Performance Casebook

Architecture-aware SGEMM tuning notes from Volta to Hopper

One map from architecture to tuning focus

Practical case patterns

Case A: Tensor Core slower than expected on Volta/Turing

Signal
WMMA end-to-end is close to, or below, FP32 kernels.

Likely causes

Dimensions are frequently non-16-aligned, forcing fallback behavior.
Conversion and wrapper overhead are larger than expected workload gain.

Actions

Benchmark one aligned shape and one irregular shape side by side.
Compare WMMA compute-only and WMMA end-to-end explicitly.
Keep fallback path unchanged while tuning conversion/staging boundaries.

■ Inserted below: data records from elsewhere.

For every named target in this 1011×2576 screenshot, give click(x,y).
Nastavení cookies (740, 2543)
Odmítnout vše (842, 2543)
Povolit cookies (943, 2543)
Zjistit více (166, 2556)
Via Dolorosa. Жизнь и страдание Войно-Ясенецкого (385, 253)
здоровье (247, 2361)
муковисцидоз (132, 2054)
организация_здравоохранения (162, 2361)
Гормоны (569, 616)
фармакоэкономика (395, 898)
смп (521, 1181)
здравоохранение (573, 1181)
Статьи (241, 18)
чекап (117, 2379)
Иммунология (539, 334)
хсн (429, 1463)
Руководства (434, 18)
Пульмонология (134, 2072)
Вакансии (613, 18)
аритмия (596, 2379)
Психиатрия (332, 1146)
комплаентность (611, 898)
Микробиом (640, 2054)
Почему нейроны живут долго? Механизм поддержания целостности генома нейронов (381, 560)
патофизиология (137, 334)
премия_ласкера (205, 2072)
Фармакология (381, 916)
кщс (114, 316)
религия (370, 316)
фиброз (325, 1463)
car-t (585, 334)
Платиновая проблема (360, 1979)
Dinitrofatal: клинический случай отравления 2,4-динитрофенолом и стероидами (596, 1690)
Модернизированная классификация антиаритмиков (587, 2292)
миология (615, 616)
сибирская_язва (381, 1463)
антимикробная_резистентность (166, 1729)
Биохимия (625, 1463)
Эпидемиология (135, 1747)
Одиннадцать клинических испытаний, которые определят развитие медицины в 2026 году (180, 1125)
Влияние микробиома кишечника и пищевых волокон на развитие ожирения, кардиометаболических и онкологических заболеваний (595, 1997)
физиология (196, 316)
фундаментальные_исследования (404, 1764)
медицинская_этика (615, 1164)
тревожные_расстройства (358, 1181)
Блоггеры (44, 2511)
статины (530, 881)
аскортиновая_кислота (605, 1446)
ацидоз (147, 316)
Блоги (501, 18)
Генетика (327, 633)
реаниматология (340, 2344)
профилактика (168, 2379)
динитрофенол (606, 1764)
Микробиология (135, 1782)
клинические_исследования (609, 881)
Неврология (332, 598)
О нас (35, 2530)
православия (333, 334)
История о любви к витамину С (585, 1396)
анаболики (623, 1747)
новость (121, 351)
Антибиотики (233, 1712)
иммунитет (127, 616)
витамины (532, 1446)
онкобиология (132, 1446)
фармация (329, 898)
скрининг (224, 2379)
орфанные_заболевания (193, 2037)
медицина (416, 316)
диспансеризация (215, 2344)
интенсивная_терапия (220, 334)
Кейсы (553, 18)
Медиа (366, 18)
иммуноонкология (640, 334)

Case B: Ampere/Ada gains stall after tiled kernel

Signal
Tiled improves clearly, but Double Buffer and Tensor Core gains are weak.

Likely causes

Stage overlap is incomplete.
Register pressure reduces active warps.

Actions

Try a smaller block/tile configuration to recover occupancy.
Check whether additional stages increase total time instead of reducing it.
Validate that correctness still matches cuBLAS after each launch change.

Case C: Hopper compute-only looks strong but end-to-end remains flat

Signal
WMMA compute-only scales, while full pipeline speedup is limited.

Likely causes

Data movement or conversion flow dominates.
Benchmark setup underestimates pipeline warmup effects.

Actions

Increase warmup and benchmark iterations for stable timing windows.
Profile conversion and launch overhead as a separate segment.
Tune overlap strategy before touching micro-level compute code.

Reporting rules for trustworthy comparisons

Always report GPU model, CUDA version, and whether numbers are end-to-end or compute-only.
Never compare aligned-only numbers to mixed-shape baselines without labeling scope.
Keep cuBLAS verification and tolerance policy unchanged while tuning performance.